This article will be circulated in Vital Signs Mag no.4, of which we distribute 1,000 copies within our two local hospitals. Feel free to help us with the print cost.
Sometimes you can see the current moment clearer when you look back into the not so distant past. A friend of ours started working as a nurse in Bristol a quarter of a century ago and, after having worked in a different health job for over a decade, has recently returned to nursing. We have asked him what has changed in the meantime. We are always interested to hear about your experience!
Intro
I started my nurse training back in 1999 and qualified in 2002. I did a diploma, nowadays most people do a degree and have to pay dearly for it. So I started off in care of the elderly, which is what I am doing now again. I did that for three years and then I went to New Zealand to work. That’s an interesting topic in itself, the differences in nursing here and there. I spent three years there, then came back to the UK. On my return I worked on the bank, then in cardiology for a few years and then over a decade in a health educational advisory role. I finally wanted to get back into nursing.

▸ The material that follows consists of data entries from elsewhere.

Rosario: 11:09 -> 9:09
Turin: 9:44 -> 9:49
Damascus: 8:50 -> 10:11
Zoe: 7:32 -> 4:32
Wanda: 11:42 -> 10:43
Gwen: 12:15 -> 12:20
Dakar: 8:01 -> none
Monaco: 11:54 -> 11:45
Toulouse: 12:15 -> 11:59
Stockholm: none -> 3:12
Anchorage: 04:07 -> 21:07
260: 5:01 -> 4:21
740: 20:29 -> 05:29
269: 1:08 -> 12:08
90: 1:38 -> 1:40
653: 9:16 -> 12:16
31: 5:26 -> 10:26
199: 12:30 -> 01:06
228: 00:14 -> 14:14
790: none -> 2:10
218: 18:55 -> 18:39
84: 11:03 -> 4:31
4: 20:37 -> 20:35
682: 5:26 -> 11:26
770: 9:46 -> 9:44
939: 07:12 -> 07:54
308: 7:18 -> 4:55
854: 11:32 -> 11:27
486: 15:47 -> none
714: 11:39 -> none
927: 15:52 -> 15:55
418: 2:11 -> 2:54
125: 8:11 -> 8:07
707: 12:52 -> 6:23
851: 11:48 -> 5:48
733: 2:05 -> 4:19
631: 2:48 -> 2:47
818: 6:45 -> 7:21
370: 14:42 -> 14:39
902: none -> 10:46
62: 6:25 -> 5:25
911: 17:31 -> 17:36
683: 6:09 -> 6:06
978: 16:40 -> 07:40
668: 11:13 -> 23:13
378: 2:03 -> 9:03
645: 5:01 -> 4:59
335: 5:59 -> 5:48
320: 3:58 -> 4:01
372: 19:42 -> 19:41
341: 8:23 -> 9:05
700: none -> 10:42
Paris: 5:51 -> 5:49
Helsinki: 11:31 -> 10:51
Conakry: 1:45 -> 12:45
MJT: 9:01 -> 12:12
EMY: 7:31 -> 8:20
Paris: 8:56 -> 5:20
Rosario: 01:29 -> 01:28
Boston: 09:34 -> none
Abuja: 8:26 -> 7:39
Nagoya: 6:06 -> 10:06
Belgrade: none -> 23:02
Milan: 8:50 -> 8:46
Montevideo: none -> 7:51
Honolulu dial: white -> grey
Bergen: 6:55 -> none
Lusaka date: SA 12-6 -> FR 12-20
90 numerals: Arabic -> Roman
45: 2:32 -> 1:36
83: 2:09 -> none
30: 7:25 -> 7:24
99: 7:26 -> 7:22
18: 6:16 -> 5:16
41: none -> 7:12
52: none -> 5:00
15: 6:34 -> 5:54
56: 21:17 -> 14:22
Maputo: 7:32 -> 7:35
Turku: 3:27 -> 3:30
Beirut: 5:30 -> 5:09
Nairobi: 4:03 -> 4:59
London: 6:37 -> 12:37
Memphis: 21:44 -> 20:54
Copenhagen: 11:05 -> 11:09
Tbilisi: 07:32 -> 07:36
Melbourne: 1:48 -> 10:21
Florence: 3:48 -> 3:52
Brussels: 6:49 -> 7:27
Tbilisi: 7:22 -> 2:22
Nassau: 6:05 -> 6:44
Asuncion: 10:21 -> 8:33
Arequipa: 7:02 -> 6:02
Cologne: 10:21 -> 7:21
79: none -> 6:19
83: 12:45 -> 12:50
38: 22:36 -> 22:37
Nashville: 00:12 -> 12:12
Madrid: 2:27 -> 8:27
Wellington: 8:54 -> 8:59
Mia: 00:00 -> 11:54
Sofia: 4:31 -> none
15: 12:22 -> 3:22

The composition of the workforce
When I first qualified in 2002 they had a massive international recruitment drive, mainly colleagues from India and the Philippines. I was new to nursing and they were new to the UK. At that time there appeared to be enough staff and then it became worse and worse and worse. It got to the point where the only way they could solve it was by recruiting internationally again. When they first went out looking for international nurses, they were able to pick the best and most experienced people with 10 – 15 years of experience. Later more and more international nurses arrive who have just finished their training or had recently qualified. I think the skill mix on the wards probably hasn’t changed that much, the ratio between nurses and nursing assistants and so on. There has also always been a coming and going of agency staff.
That’s interesting! Would also be good to look at the age composition. At least on the wards at Southmead you don’t see many nurses over 40 years of age. Gender-wise, on the other hand, it seems that things haven’t changed that much since the 1980s – it’s still only around 10 to 12% male nurses.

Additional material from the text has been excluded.